A GitHub for Data?
July 31st, 2010 | Published in Data | 3 Comments
Clay Johnson, late of Sunlight Labs and now writing at the splendidly-named InfoVegan, says that what the “Open Data” movement needs is a better way to store data on the Web. Something like a GitHub for data:
Why can I not type into a console gitdata install census-2010 or gitdata install census-2010 —format=mongodb and have everything I need to interface with the coming census data?
Technically, there’s not much reason why this couldn’t happen. Sure, some government datasets are very large, and some are in arcane and oddball formats, but these are technical problems that can be overcome. But the biggest issue, for data-driven apps contests and pretty much any other use of government data, is not that data isn’t easy to store on the Web. It’s that data is hard to understand, no matter where you get it.
In a sense, a GitHub for data could help solve this problem, too, because you can write documentation and many GitHub projects have excellent documentation. But there also are projects with very limited documentation – heck, some of them are mine. This is the biggest gap to better apps, that so few people really understand the data and its pitfalls. I’d like to see what Clay wants to see, too, but right now I’m more interested in:
gitdata install census-2010
If the person executing that command is, say, Paul Overberg.

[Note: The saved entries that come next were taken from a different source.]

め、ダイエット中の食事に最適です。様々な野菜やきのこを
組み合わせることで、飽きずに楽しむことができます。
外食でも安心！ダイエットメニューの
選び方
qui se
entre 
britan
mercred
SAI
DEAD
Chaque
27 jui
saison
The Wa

That’s not to say that I’m in favor of a situation where only those with expertise have access to data. What I’m saying is that the very act of what Clay describes as a hassle:
A developer has to download some strange dataset off of a website like data.gov or the National Data Catalog, prune it, massage it, usually fix it, and then convert it to their database system of choice, and then they can start building their app.
Is in fact what helps a user learn more about the dataset he or she is using. Even a well-documented dataset can have its quirks that show up only in the data itself, and the act of importing often reveals more about the data than the documentation does. We need to import, prune, massage, convert. It’s how we learn.

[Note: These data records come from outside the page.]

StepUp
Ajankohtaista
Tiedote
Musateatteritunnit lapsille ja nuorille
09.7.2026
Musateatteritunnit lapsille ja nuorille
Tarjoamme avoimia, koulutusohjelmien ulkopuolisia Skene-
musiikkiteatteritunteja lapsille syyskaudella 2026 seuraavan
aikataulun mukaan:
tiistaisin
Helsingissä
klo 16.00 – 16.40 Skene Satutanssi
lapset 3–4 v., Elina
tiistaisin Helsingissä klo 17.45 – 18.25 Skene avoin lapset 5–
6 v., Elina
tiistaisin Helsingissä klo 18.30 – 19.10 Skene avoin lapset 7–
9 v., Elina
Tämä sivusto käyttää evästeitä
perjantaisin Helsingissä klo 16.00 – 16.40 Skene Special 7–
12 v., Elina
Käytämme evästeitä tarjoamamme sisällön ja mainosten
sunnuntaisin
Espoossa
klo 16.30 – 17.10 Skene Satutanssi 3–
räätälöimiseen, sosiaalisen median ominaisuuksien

August 2nd, 2010 at 10:32 am (#)
Amen. The most ready examples would be for already-open data created by government agencies. However, I see this as amazingly useful for academic and private research as well. There could be a feature like GitHub organizations where you only provide access to a research team, etc.

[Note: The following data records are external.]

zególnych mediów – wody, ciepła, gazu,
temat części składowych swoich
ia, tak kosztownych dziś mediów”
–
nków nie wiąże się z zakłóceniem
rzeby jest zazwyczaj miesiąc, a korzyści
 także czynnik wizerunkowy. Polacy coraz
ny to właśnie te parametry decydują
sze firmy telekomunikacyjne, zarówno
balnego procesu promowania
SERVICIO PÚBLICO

I’m definitely in favor of more transparent data, but there is a lot of data that can’t be open based on funding sources. However, the same concept you’re advocating would be great for distributed teams to make processing and analysis much faster. This could be a great way to speed up the time for peer review.
January 19th, 2011 at 12:54 pm (#)
Have you seen datapkg: http://blog.okfn.org/2010/02/23/introducing-datapkg/
datapkg is an user tool for distributing, discovering and installing data (and content) ‘packages’.
datapkg is a simple way to ‘package’ data building on existing packaging tools developed for code (e.g. Debian apt, PyPI, CRAN, Gems, CPAN). datapkg is designed to integrate closely with the CKAN (Comprehensive Knowledge Archive Network).
In terms of the big picture, datapkg is the “apt-get/aptitude/dpkg” part of the vision for a ‘Debian of Data’ (i.e. scalable, distributed, open data infrastructures! — for more see this post or these recent slides):
Documentation http://packages.python.org/datapkg/.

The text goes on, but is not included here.